SoMa stands to gain some major service improvements. As plans for a two-way Folsom Street gain momentum, the TEP’s recommendations would add two bus lines to the new commercial corridor. The 27 Folsom line would travel from downtown along 5th Street onto Folsom Street and then into the Mission all the way down to Cesar Chavez Boulevard. The new 11 Downtown Connector bus would run from 11th and Market Streets along Folsom Street to 2nd Street and then into the Financial District. The 47 Van Ness would provide a more direct connection from Market and Van Ness to Caltrain and service along the 4th Street corridor would also be given a higher priority.
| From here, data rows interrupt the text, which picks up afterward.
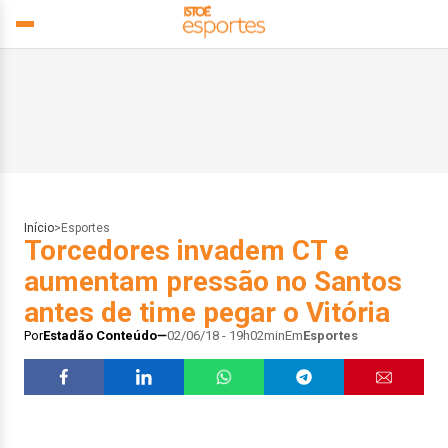
Início
>
Esportes
Torcedores invadem CT e
aumentam pressão no Santos
antes de time pegar o Vitória
Por
Estadão Conteúdo
02/06/18 - 19h02min
Em
Esportes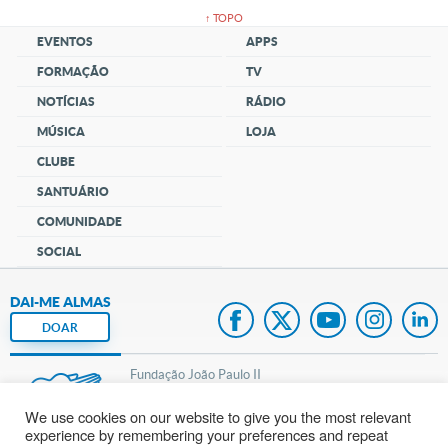
↑ TOPO
EVENTOS
APPS
FORMAÇÃO
TV
NOTÍCIAS
RÁDIO
MÚSICA
LOJA
CLUBE
SANTUÁRIO
COMUNIDADE
SOCIAL
DAI-ME ALMAS
DOAR
Fundação João Paulo II
We use cookies on our website to give you the most relevant
Pedido de Oração
experience by remembering your preferences and repeat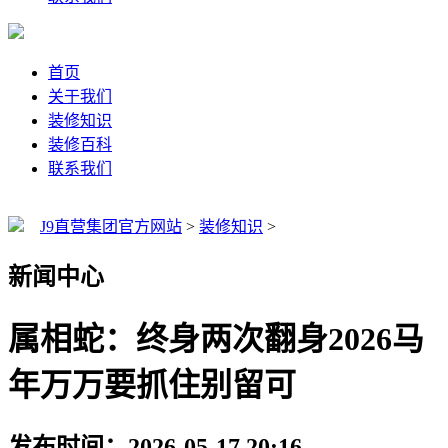
首页
关于我们
装修知识
装修百科
联系我们
J9直营集团官方网站
>
装修知识
>
新闻中心
属相蛇：终身两次翻身2026马
年万万要抓住别留可
发布时间：2026-05-17 20:16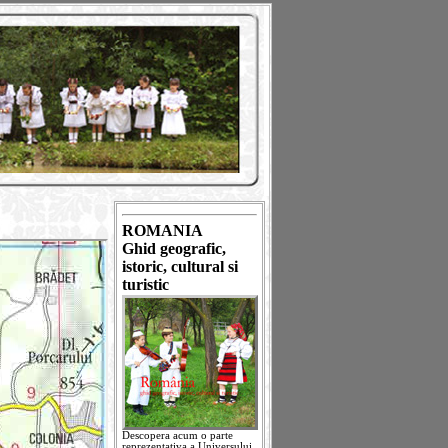
ROMANIA
Ghid geografic,
istoric, cultural si
turistic
Descopera acum o parte
reprezentativa a Universului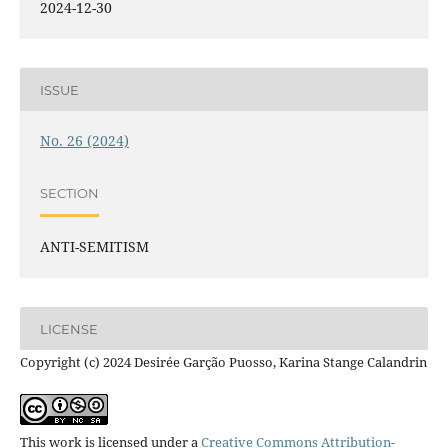
2024-12-30
ISSUE
No. 26 (2024)
SECTION
ANTI-SEMITISM
LICENSE
Copyright (c) 2024 Desirée Garção Puosso, Karina Stange Calandrin
This work is licensed under a
Creative Commons Attribution-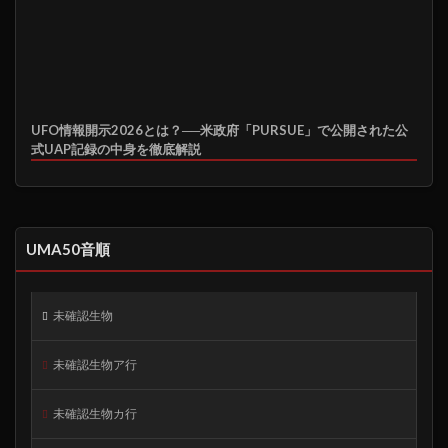
UFO情報開示2026とは？──米政府「PURSUE」で公開された公
式UAP記録の中身を徹底解説
UMA50音順
未確認生物
未確認生物ア行
未確認生物カ行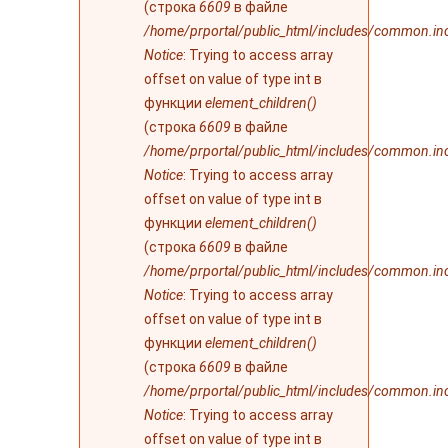
(строка
6609
в файле
/home/prportal/public_html/includes/common.in
Notice
: Trying to access array
offset on value of type int в
функции
element_children()
(строка
6609
в файле
/home/prportal/public_html/includes/common.in
Notice
: Trying to access array
offset on value of type int в
функции
element_children()
(строка
6609
в файле
/home/prportal/public_html/includes/common.in
Notice
: Trying to access array
offset on value of type int в
функции
element_children()
(строка
6609
в файле
/home/prportal/public_html/includes/common.in
Notice
: Trying to access array
offset on value of type int в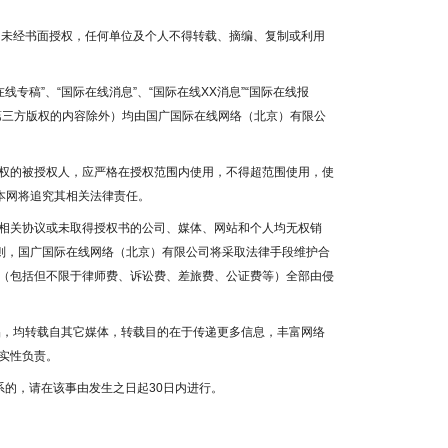
容，未经书面授权，任何单位及个人不得转载、摘编、复制或利用
线专稿”、“国际在线消息”、“国际在线XX消息”“国际在线报
为第三方版权的内容除外）均由国广国际在线网络（北京）有限公
权的被授权人，应严格在授权范围内使用，不得超范围使用，使
本网将追究其相关法律责任。
相关协议或未取得授权书的公司、媒体、网站和个人均无权销
否则，国广国际在线网络（北京）有限公司将采取法律手段维护合
（包括但不限于律师费、诉讼费、差旅费、公证费等）全部由侵
作品，均转载自其它媒体，转载目的在于传递更多信息，丰富网络
实性负责。
系的，请在该事由发生之日起30日内进行。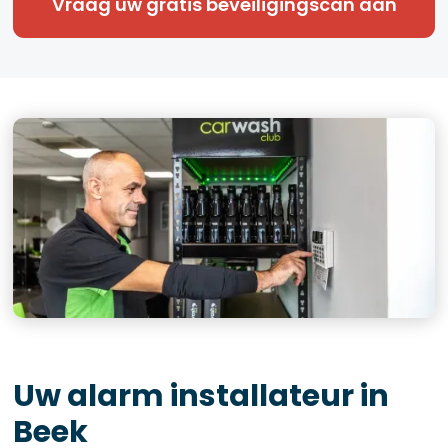
Vraag uw gratis beveiligingscan aan
Uw alarm installateur in
Beek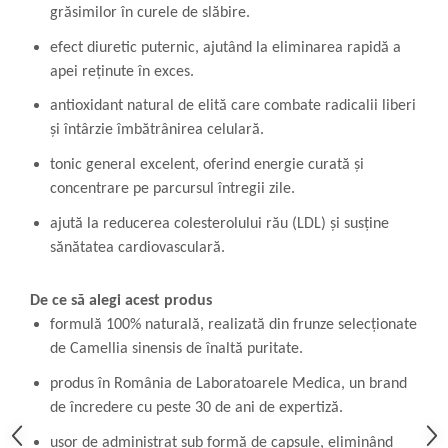
grăsimilor în curele de slăbire.
efect diuretic puternic, ajutând la eliminarea rapidă a
apei reținute în exces.
antioxidant natural de elită care combate radicalii liberi
și întârzie îmbătrânirea celulară.
tonic general excelent, oferind energie curată și
concentrare pe parcursul întregii zile.
ajută la reducerea colesterolului rău (LDL) și susține
sănătatea cardiovasculară.
De ce să alegi acest produs
formulă 100% naturală, realizată din frunze selecționate
de Camellia sinensis de înaltă puritate.
produs în România de Laboratoarele Medica, un brand
de încredere cu peste 30 de ani de expertiză.
ușor de administrat sub formă de capsule, eliminând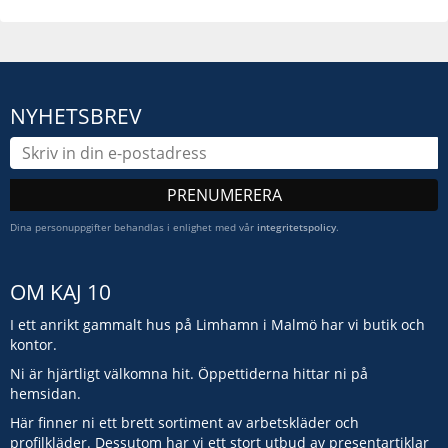
NYHETSBREV
PRENUMERERA
Dina personuppgifter behandlas i enlighet med vår
integritetspolicy
.
OM KAJ 10
I ett anrikt gammalt hus på Limhamn i Malmö har vi butik och
kontor.
Ni är hjärtligt välkomna hit. Öppettiderna hittar ni på
hemsidan.
Här finner ni ett brett sortiment av arbetskläder och
profilkläder. Dessutom har vi ett stort utbud av presentartiklar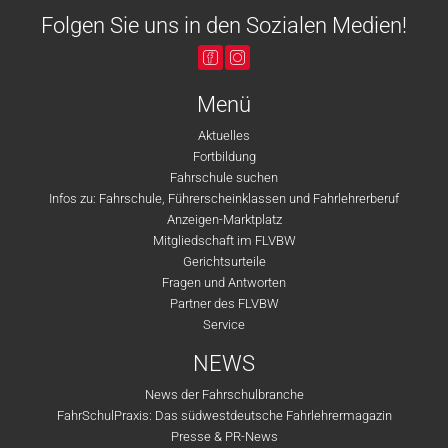
Folgen Sie uns in den Sozialen Medien!
Menü
Aktuelles
Fortbildung
Fahrschule suchen
Infos zu: Fahrschule, Führerscheinklassen und Fahrlehrerberuf
Anzeigen-Marktplatz
Mitgliedschaft im FLVBW
Gerichtsurteile
Fragen und Antworten
Partner des FLVBW
Service
NEWS
News der Fahrschulbranche
FahrSchulPraxis: Das südwestdeutsche Fahrlehrermagazin
Presse & PR-News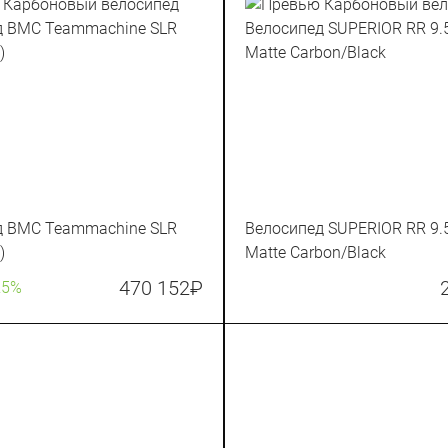
д BMC Teammachine SLR
Велосипед SUPERIOR RR 9.5
)
Matte Carbon/Black
470 152
₽
25%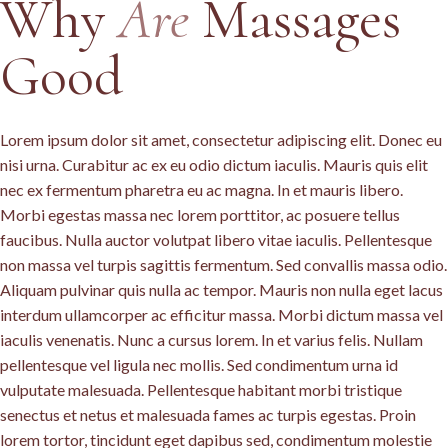
Why
Are
Massages
Good
Lorem ipsum dolor sit amet, consectetur adipiscing elit. Donec eu
nisi urna. Curabitur ac ex eu odio dictum iaculis. Mauris quis elit
nec ex fermentum pharetra eu ac magna. In et mauris libero.
Morbi egestas massa nec lorem porttitor, ac posuere tellus
faucibus. Nulla auctor volutpat libero vitae iaculis. Pellentesque
non massa vel turpis sagittis fermentum. Sed convallis massa odio.
Aliquam pulvinar quis nulla ac tempor. Mauris non nulla eget lacus
interdum ullamcorper ac efficitur massa. Morbi dictum massa vel
iaculis venenatis. Nunc a cursus lorem. In et varius felis. Nullam
pellentesque vel ligula nec mollis. Sed condimentum urna id
vulputate malesuada. Pellentesque habitant morbi tristique
senectus et netus et malesuada fames ac turpis egestas. Proin
lorem tortor, tincidunt eget dapibus sed, condimentum molestie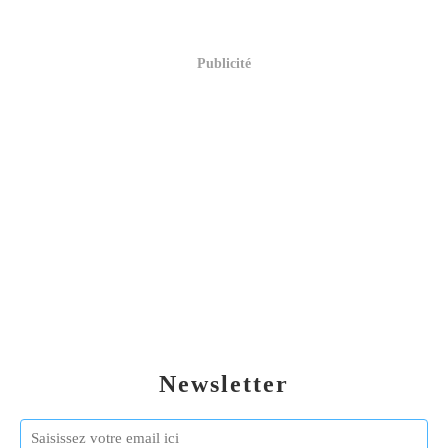
Publicité
Newsletter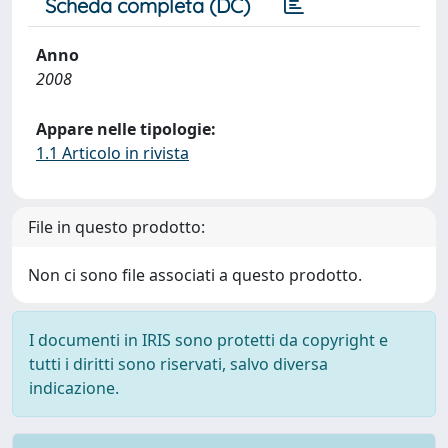
Scheda completa (DC)
Anno
2008
Appare nelle tipologie:
1.1 Articolo in rivista
File in questo prodotto:
Non ci sono file associati a questo prodotto.
I documenti in IRIS sono protetti da copyright e
tutti i diritti sono riservati, salvo diversa
indicazione.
The eastern edge of SoMa remains stubbornly underserved. The area between the Embarcadero and 2nd Street lacks any real connection to the rest of South of Market. Transit officials seem to have resigned themselves to the fact that the upscale new developments of Rincon Hill and the ballpark area will remain automobile-dependent for the foreseeable future.
Once implemented, the TEP predicts an increase in daily ridership of at least 70,000, moving San Francisco closer to its vision of a “transit-first” city in which the need for private automobiles is diminished.
“I think this is a signature moment of public transportation in this city,” said Nathaniel Ford, the former executive director of the Municipal Transportation Agency, which runs MUNI. “As a MUNI rider, you should see improvements in the reliability, on-time performance and convenience of the system.”
Some of the TEP’s recommendations, including elimination of the 26 Valencia bus route, have already been implemented, and all-door boarding is scheduled to be tried out in January. Muni officials say the route adjustments, which triggered the EIR, will be rolled out over the next five years.